O que é que se passa com os chineses?
2023-07-07自掘坟墓的欧洲,带给中国的五大警示
2023-07-07A nossa geração de pessoas de Hong Kong é a mais sortuda. Apanhar Hong Kong no seu melhor. I85Começou a trabalhar no ano, e trabalhou até2000Durante muitos anos, Hong Kong foi o centro da Ásia e foi também o ponto de aterragem e o centro de trânsito da Europa e dos Estados Unidos na Ásia. Como resultado do meu trabalho, viajei para mais de uma dúzia de países, geralmente falando inglês, e vi muitas coisas. Nessa altura, Hong Kong estava completamente internacionalizada. A Pérola do Oriente era muito aberta.
2000Desde o início do ano, o papel de Hong Kong mudou.

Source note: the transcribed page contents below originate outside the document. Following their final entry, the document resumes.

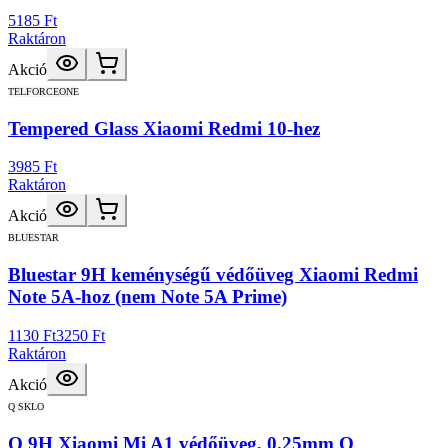
5185 Ft
Raktáron
Akció
TELFORCEONE
Tempered Glass Xiaomi Redmi 10-hez
3985 Ft
Raktáron
Akció
BLUESTAR
Bluestar 9H keménységű védőüveg Xiaomi Redmi
Note 5A-hoz (nem Note 5A Prime)
1130 Ft
3250 Ft
Raktáron
Akció
Q SKLO
Q 9H Xiaomi Mi A1 védőüveg, 0.25mm Q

As sedes asiáticas de muitas empresas multinacionais mudaram-se para Singapura. Hong Kong tornou-se apenas o centro de negócios da Grande China. Os habitantes de Hong Kong começaram a falar cada vez menos inglês e cada vez mais chinês. Muitas pessoas de Hong Kong foram para o continente. Como Tsai Chongxin, da Alibaba, Liu Kiping, da Tencent, e Yu Binghan, da indústria do entretenimento.
Porquê esta mudança de papel? Tem algo a ver com a própria competitividade de Singapura. Tem também algo a ver com o regresso de Hong Kong ao continente, e tem algo a ver com a própria ascensão económica do continente. Em suma, Hong Kong tem uma relação impossível de evitar com esta vasta pátria que lhe faz fronteira. Este é o destino de Hong Kong. É o destino desta pequena ilha. Singapura, que substituiu largamente Hong Kong como centro da Ásia, era uma autocracia e, sem dúvida, uma empresa familiar. Isto é algo que pode ajudar a abrir os olhos da população de Hong Kong atualmente.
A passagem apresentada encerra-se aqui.